L'intérêt de CVC, matérialisé par une OPA lancée le 4 mars, remonte à la mi-novembre. Après une procédure d'évaluation approfondie («due diligence»), la société d'investissement propose un prix de 260 francs par action. Ce qui valorise la société à environ 705 millions.

Le dernier mot aux actionnaires

De son côté, Michael Pieper réagit quelques semaines après l'entrée en jeu de CVC. Membre du conseil d'administration de Forbo depuis 2000, il démissionne avec effet immédiat le 7 décembre afin de pouvoir augmenter sa participation (5,02% à l'époque). Il investit dans l'intervalle 170 millions et possède désormais 26% du capital.
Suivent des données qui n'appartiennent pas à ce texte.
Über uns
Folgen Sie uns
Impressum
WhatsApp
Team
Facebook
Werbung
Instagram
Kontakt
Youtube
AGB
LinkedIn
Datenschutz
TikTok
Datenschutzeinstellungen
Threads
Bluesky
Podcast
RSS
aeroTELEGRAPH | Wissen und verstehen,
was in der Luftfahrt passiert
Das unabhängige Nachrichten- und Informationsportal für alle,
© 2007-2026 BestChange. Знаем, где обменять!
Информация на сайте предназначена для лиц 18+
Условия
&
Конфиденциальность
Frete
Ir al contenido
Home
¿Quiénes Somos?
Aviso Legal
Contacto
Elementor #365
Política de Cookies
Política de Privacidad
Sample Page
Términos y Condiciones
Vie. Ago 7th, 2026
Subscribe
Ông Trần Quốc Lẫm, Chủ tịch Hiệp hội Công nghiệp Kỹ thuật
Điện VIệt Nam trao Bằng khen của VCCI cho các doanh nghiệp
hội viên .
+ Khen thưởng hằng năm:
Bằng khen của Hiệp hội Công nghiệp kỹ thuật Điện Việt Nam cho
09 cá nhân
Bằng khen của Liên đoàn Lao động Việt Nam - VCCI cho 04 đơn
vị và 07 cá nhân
Très vite, il clarifie sa position. «Il n'est pas question de démanteler Forbo (ndlr: 5600 collaborateurs et 1,62 milliard de chiffre d'affaires), je veux continuer à développer le groupe dans son intégralité», explique-t-il à la fin février dans les colonnes de Cash.

L'industriel soupçonne CVC de vouloir juste réaliser un bon coup financier. Deux rencontres entre les principaux intéressés ne changent rien à la donne. Michael Pieper campe sur ses positions. Dans l'intervalle, le fonds américain Tweedy, Browne (8,8% du capital) et Rudolph Maag (8,1%), président du conseil d'administration de Straumann (fabricant d'implants dentaires), le rejoignent. Ils représentent à eux trois 42,9% de l'actionnariat. Ce qui rend impossible l'objectif de 66,67% du capital que s'était fixé CVC au lancement de l'OPA, d'où l'annonce faite lundi.

Actionnaire remuant, Michael Pieper se met à dos ses anciens collègues du conseil d'administration. Il demande le mois passé l'arrêt immédiat du processus de rachat (LT du 23.03.05). Le conseil, qui affirme n'avoir aucune préférence, répond par la négative. Ses membres entendent laisser le dernier mot aux actionnaires, selon Rolf Watter, son président désigné. En désaccord, This Schneider, membre du conseil et surtout patron du groupe, présente dans la foulée sa démission, selon un communiqué signé par Rolf Watter. Une version démentie par This Schneider, lequel affirme avoir été licencié. Le feuilleton se complique.

Perte prévue en 2004

Pour Michael Pieper, il n'est plus question aujourd'hui de soutenir ce conseil. Au-delà de son retour et de la réhabilitation de This Schneider, il proposera trois autres candidatures jeudi. Il s'agit d'Albert Gnägi (avocat, longtemps au conseil de Selecta et Immuno), Hans-Beat Gürtler (Varuma, auparavant chez Novartis/Ciba) et Rudolf Huber (jusqu'à peu chef des finances de Geberit). Ces hommes lient Michael Pieper et Rudolph Maag, l'autre important actionnaire individuel du groupe, qui disent se connaître seulement via la presse. Rudolph Maag siège en effet au conseil de Varuma et de Geberit. Quant à This Schneider, il a dirigé Selecta avant de rejoindre Forbo au début 2004. Le scénario est prêt. Reste à le valider.

Dans ce contexte, les résultats publiés ce mardi se veulent anecdotiques. Aucune mauvaise surprise n'est attendue. Le 8 mars déjà, Forbo a prévenu d'une perte opérationnelle de 44 millions de francs. Le coût des restructurations engagées par le fabricant explique cette mauvaise performance. Ayant réagi tard à l'implantation à l'Est de ses concurrents, la société souffre surtout dans son principal métier: la fabrication de linoléum (revêtement de sol).